* Task to carry out: Among the lines below, restate word for word only those from the line with "9 Δεκεμβρίου, 2023" through the line with "αναπληρωτή καθηγητή στο Τμήμα", with both end lines kept.

(Records shown Opens)

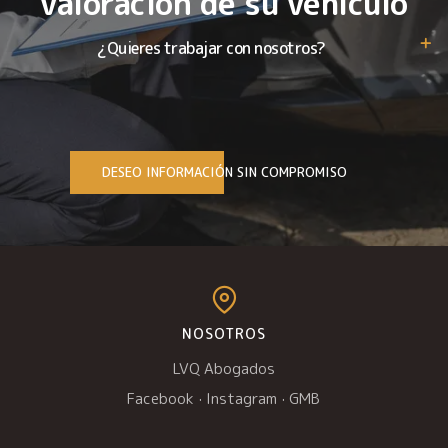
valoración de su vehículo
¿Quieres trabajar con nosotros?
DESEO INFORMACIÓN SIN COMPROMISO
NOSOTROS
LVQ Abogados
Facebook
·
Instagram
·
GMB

(Records shown Closes)
(Records shown Opens)

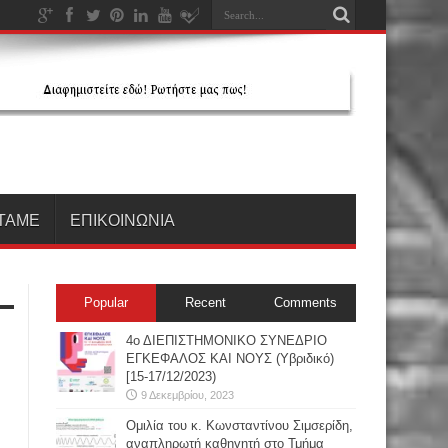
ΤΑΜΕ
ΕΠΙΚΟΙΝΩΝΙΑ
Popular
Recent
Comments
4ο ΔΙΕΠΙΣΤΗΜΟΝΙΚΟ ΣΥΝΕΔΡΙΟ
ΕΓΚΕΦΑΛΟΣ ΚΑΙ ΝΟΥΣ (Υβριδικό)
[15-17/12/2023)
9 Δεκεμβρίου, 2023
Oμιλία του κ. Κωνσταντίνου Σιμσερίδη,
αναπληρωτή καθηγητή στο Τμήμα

(Records shown Closes)

* Solution for this exercise:
9 Δεκεμβρίου, 2023
Oμιλία του κ. Κωνσταντίνου Σιμσερίδη,
αναπληρωτή καθηγητή στο Τμήμα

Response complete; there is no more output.